- [GIVEN ENTRIES]:

======

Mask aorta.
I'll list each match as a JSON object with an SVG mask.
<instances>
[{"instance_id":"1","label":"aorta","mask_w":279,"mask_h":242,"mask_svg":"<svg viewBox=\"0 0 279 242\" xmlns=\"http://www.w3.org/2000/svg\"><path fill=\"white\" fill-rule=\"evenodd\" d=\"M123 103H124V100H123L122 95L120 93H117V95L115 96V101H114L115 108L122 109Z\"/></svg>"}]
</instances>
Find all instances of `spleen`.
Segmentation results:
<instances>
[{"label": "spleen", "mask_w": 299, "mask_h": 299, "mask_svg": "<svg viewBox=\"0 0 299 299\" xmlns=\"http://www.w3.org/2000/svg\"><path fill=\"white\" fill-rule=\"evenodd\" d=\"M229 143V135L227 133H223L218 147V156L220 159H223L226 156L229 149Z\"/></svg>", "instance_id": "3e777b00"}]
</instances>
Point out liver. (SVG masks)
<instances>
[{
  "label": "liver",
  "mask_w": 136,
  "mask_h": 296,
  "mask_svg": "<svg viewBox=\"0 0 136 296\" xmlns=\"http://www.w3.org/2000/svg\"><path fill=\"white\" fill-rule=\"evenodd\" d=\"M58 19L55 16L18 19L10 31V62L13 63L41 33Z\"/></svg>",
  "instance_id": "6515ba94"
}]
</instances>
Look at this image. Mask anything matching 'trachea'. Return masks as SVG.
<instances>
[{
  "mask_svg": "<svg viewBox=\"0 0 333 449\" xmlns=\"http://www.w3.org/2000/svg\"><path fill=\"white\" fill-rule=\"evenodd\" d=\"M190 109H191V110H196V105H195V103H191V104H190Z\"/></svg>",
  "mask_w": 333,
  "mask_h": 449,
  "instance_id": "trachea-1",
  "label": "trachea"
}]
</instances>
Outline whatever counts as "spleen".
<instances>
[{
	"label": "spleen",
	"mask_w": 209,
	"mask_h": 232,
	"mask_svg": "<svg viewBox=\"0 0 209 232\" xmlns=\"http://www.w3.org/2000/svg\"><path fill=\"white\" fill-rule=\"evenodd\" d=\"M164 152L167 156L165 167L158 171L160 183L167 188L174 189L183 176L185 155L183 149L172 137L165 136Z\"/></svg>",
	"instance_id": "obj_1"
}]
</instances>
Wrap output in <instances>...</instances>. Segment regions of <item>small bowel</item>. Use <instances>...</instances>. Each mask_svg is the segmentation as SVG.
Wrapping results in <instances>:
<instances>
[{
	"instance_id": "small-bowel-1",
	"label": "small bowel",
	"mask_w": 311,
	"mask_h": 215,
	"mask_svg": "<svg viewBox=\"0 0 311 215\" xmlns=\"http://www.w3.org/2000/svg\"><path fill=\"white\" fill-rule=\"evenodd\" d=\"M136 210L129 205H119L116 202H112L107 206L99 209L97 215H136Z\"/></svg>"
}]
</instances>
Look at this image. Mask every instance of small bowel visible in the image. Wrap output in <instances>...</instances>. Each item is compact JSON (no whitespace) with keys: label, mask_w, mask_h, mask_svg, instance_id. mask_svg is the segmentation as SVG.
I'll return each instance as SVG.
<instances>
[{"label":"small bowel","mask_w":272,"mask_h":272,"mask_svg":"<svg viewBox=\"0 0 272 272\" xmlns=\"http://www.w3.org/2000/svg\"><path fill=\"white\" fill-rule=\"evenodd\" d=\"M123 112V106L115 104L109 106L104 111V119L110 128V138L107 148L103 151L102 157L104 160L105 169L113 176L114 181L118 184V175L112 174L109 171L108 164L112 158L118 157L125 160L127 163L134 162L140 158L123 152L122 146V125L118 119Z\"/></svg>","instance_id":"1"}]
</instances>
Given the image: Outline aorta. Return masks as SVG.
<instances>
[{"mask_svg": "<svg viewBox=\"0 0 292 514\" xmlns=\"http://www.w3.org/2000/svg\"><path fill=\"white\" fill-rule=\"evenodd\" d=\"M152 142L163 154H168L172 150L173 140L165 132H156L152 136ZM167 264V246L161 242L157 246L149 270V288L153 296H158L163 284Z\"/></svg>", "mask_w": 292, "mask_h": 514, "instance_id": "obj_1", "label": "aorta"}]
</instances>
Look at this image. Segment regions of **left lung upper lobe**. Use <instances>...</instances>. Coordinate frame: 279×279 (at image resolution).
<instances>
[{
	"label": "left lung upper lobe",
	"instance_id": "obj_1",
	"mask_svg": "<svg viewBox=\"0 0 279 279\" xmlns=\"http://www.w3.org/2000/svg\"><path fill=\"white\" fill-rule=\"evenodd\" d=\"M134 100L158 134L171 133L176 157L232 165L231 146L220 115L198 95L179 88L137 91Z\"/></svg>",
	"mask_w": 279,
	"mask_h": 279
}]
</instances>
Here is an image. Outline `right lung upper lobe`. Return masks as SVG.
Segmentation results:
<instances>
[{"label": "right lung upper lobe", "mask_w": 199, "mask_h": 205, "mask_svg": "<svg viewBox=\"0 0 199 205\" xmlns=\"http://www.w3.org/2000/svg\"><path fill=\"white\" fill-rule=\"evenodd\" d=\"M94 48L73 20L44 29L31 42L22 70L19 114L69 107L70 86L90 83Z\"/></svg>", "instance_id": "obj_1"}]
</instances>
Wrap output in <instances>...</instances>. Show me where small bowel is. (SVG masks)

======

- [PROBLEM TO WORK ON]:
With no alteration of any kind, give the data again in full.

- [RESULT OF THIS TASK]:
Mask aorta.
I'll list each match as a JSON object with an SVG mask.
<instances>
[{"instance_id":"1","label":"aorta","mask_w":279,"mask_h":242,"mask_svg":"<svg viewBox=\"0 0 279 242\" xmlns=\"http://www.w3.org/2000/svg\"><path fill=\"white\" fill-rule=\"evenodd\" d=\"M123 103H124V100H123L122 95L120 93H117V95L115 96V101H114L115 108L122 109Z\"/></svg>"}]
</instances>
Find all instances of `spleen`.
Segmentation results:
<instances>
[{"label": "spleen", "mask_w": 299, "mask_h": 299, "mask_svg": "<svg viewBox=\"0 0 299 299\" xmlns=\"http://www.w3.org/2000/svg\"><path fill=\"white\" fill-rule=\"evenodd\" d=\"M229 143V135L227 133H223L218 147V156L220 159H223L226 156L229 149Z\"/></svg>", "instance_id": "3e777b00"}]
</instances>
Point out liver. (SVG masks)
<instances>
[{
  "label": "liver",
  "mask_w": 136,
  "mask_h": 296,
  "mask_svg": "<svg viewBox=\"0 0 136 296\" xmlns=\"http://www.w3.org/2000/svg\"><path fill=\"white\" fill-rule=\"evenodd\" d=\"M58 19L55 16L18 19L10 31V62L13 63L41 33Z\"/></svg>",
  "instance_id": "6515ba94"
}]
</instances>
Look at this image. Mask anything matching 'trachea'. Return masks as SVG.
<instances>
[{
  "mask_svg": "<svg viewBox=\"0 0 333 449\" xmlns=\"http://www.w3.org/2000/svg\"><path fill=\"white\" fill-rule=\"evenodd\" d=\"M190 109H191V110H196V105H195V103H191V104H190Z\"/></svg>",
  "mask_w": 333,
  "mask_h": 449,
  "instance_id": "trachea-1",
  "label": "trachea"
}]
</instances>
Outline whatever counts as "spleen".
<instances>
[{
	"label": "spleen",
	"mask_w": 209,
	"mask_h": 232,
	"mask_svg": "<svg viewBox=\"0 0 209 232\" xmlns=\"http://www.w3.org/2000/svg\"><path fill=\"white\" fill-rule=\"evenodd\" d=\"M164 152L167 156L165 167L158 171L160 183L167 188L174 189L183 176L185 155L183 149L172 137L165 136Z\"/></svg>",
	"instance_id": "obj_1"
}]
</instances>
Wrap output in <instances>...</instances>. Segment regions of <item>small bowel</item>. Use <instances>...</instances>. Each mask_svg is the segmentation as SVG.
Wrapping results in <instances>:
<instances>
[{
	"instance_id": "small-bowel-1",
	"label": "small bowel",
	"mask_w": 311,
	"mask_h": 215,
	"mask_svg": "<svg viewBox=\"0 0 311 215\" xmlns=\"http://www.w3.org/2000/svg\"><path fill=\"white\" fill-rule=\"evenodd\" d=\"M136 210L129 205H119L116 202H112L107 206L99 209L97 215H136Z\"/></svg>"
}]
</instances>
Look at this image. Mask every instance of small bowel visible in the image. Wrap output in <instances>...</instances>. Each item is compact JSON (no whitespace) with keys: label, mask_w, mask_h, mask_svg, instance_id. mask_svg is the segmentation as SVG.
I'll return each instance as SVG.
<instances>
[{"label":"small bowel","mask_w":272,"mask_h":272,"mask_svg":"<svg viewBox=\"0 0 272 272\" xmlns=\"http://www.w3.org/2000/svg\"><path fill=\"white\" fill-rule=\"evenodd\" d=\"M123 112V106L115 104L109 106L104 111V119L110 128V138L107 148L103 151L102 157L104 160L105 169L113 176L114 181L118 184V175L112 174L109 171L108 164L112 158L118 157L125 160L127 163L134 162L140 158L123 152L122 146V125L118 119Z\"/></svg>","instance_id":"1"}]
</instances>
Given the image: Outline aorta. Return masks as SVG.
<instances>
[{"mask_svg": "<svg viewBox=\"0 0 292 514\" xmlns=\"http://www.w3.org/2000/svg\"><path fill=\"white\" fill-rule=\"evenodd\" d=\"M152 142L163 154H168L172 150L173 140L165 132H156L152 136ZM167 264V246L161 242L157 246L149 270V288L153 296H158L163 284Z\"/></svg>", "mask_w": 292, "mask_h": 514, "instance_id": "obj_1", "label": "aorta"}]
</instances>
Look at this image. Segment regions of **left lung upper lobe**. Use <instances>...</instances>. Coordinate frame: 279×279 (at image resolution).
<instances>
[{
	"label": "left lung upper lobe",
	"instance_id": "obj_1",
	"mask_svg": "<svg viewBox=\"0 0 279 279\" xmlns=\"http://www.w3.org/2000/svg\"><path fill=\"white\" fill-rule=\"evenodd\" d=\"M134 100L158 134L171 133L176 157L232 165L231 146L220 115L198 95L179 88L137 91Z\"/></svg>",
	"mask_w": 279,
	"mask_h": 279
}]
</instances>
Here is an image. Outline `right lung upper lobe`. Return masks as SVG.
Segmentation results:
<instances>
[{"label": "right lung upper lobe", "mask_w": 199, "mask_h": 205, "mask_svg": "<svg viewBox=\"0 0 199 205\" xmlns=\"http://www.w3.org/2000/svg\"><path fill=\"white\" fill-rule=\"evenodd\" d=\"M94 48L73 20L44 29L31 42L22 70L19 114L69 107L70 86L90 83Z\"/></svg>", "instance_id": "obj_1"}]
</instances>
Wrap output in <instances>...</instances>. Show me where small bowel is. (SVG masks)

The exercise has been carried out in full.